Older workers risk being sidelined by rapid shifts in the labour market without urgent investment in lifelong learning, according to new research.
A study by the London-based Chartered Institute of Personnel and Development (CIPD) prompted the body to call for a new era of reskilling to help people adapt to major economic changes and protect their long-term financial wellbeing.
The research warns that an ageing workforce, the growing impact of artificial intelligence and the transition to a net zero economy are combining to reshape employment across the UK.
The CIPD says older workers are among the most exposed to these changes, yet least likely to have access to training and development opportunities. Many face reduced job mobility, fewer chances to retrain and limited pathways to higher-skilled or better-paid roles.
With government data showing that nearly 45 percent of UK workers are not contributing to a pension, the organisation says a shift in approach is needed to support longer working lives and ensure people are not left behind as jobs evolve or disappear.
Skills Development Declines With Age
The CIPD’s report, Lifelong learning in the reskilling era: From luxury to necessity, reveals a sharp divide in access to development between younger and older employees.
Just 47 percent of workers aged 55 and over feel their current role offers good skills development, compared to 73 percent of workers aged 18 to 24. Only one in four older workers said their job offered good prospects for advancement.
Despite this, more than a third of over-55s believe they have skills that could be used in more demanding roles. But job moves are less common in this age group, and many risk becoming stuck in unsuitable roles or leaving the workforce altogether if they cannot retrain or adapt.
In England, employment among 50 to 64-year-olds has grown by 40 percent over the past two decades, official figures show, nearly three times the rate of overall employment growth. Over the same period, the number of workers aged 16 to 24 has declined by 13 percent.
Training Spend Falls as Pressures Rise
The report also reveals a significant decline in employer investment in workforce training. The amount spent per trainee has fallen by 27 percent over the past decade, from £4,095 in 2011 to £2,971 in 2022. Participation in training also decreases with age.
Public funding for adult learning has seen a similar trend, with a 31 percent fall in real terms since its peak in 2003–04.
The findings come as nearly a third of jobs are estimated to be exposed to AI and likely to change significantly, and around two million roles could be displaced by 2035 due to technological change. In addition, around 6.3 million workers are expected to be affected by the net zero transition by 2050.
A Call for Action
“Our analysis, and latest projections from Government on a pensions crisis, paint a bleak picture with profound implications for individuals as well as economic and social policy,” CIPD skills adviser Lizzie Crowley said.
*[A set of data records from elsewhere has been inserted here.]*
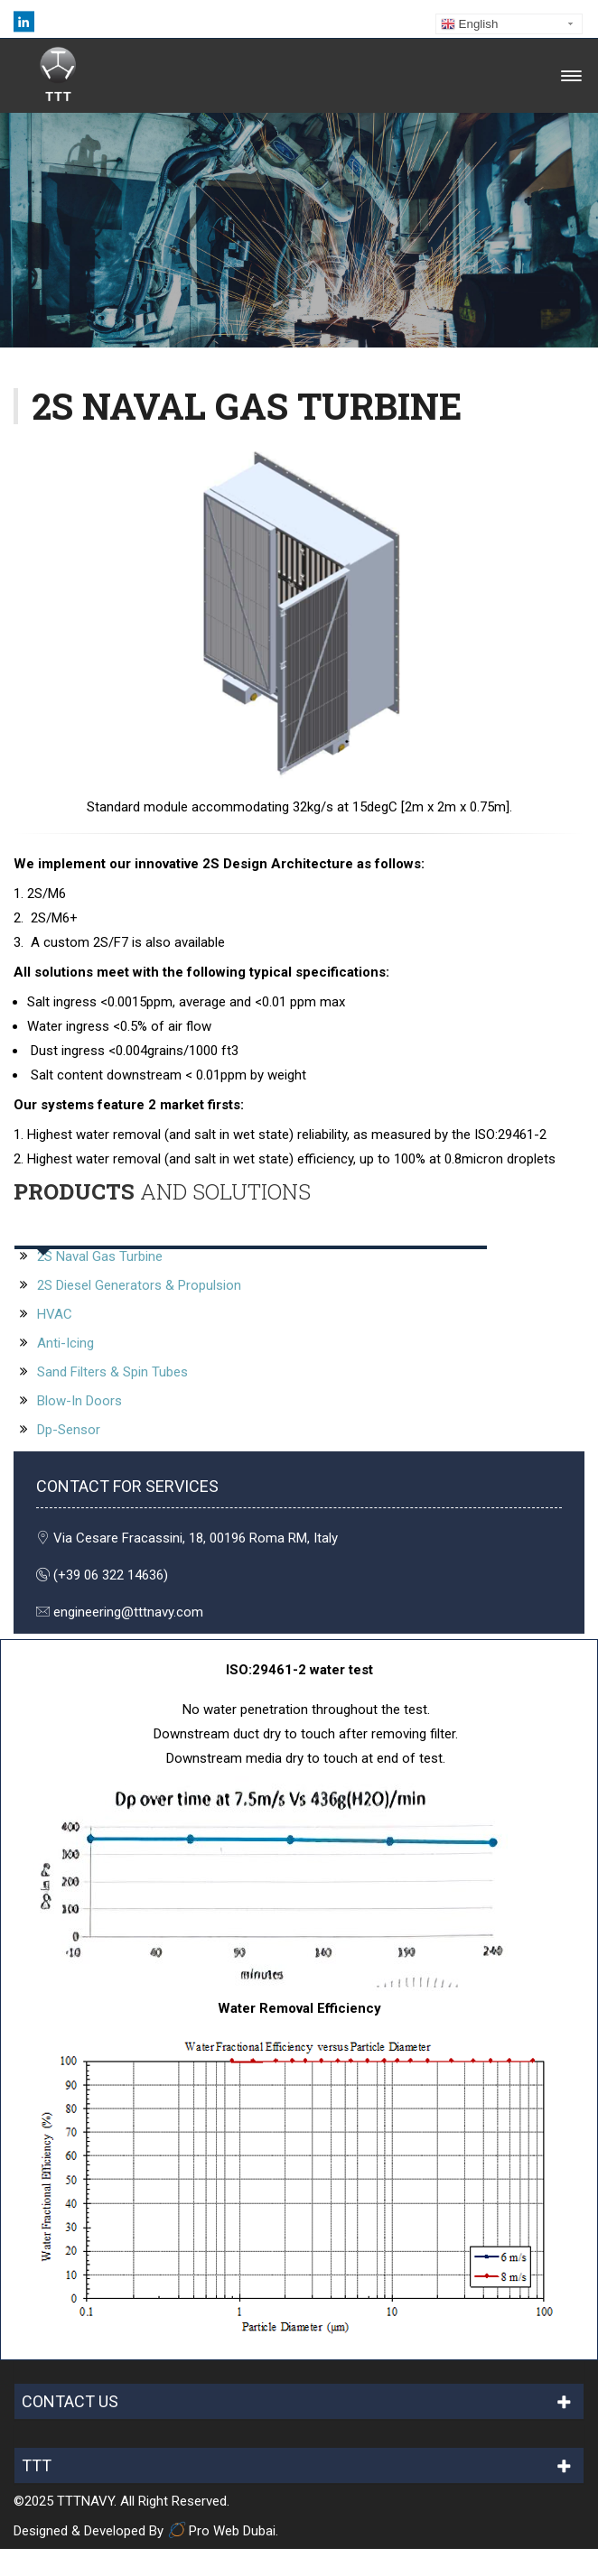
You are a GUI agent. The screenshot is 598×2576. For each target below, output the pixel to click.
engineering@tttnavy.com (128, 1612)
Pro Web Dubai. (222, 2531)
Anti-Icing (63, 1343)
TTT (36, 2465)
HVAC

“If changes to retirement age and the pensions crisis mean we’re all going to work for longer, we urgently need to usher in a new era of reskilling to help people develop into new roles and sectors.”
She added that the “reskilling imperative isn’t just an economic necessity; it’s a social contract. By reimaging how we support people to learn and adapt throughout their lives, we can build a more resilient, equitable and prosperous future for everyone”.
To support the shift, the CIPD is urging employers and government to take coordinated steps to make training more accessible, flexible and better aligned with older workers’ needs.
For employers, it includes boosting training budgets, offering structured skills development and creating more opportunities for redeployment into new roles. Flexible working hours and locations, along with mid-career reviews, can also help staff assess their options and plan for longer working lives.
On a national level, the CIPD recommends initiatives such as training vouchers, paid educational leave and the introduction of individual learning accounts to support long-term planning. It also suggests greater use of modular learning and micro-credentials to make training more achievable for those balancing work, caring responsibilities or other commitments.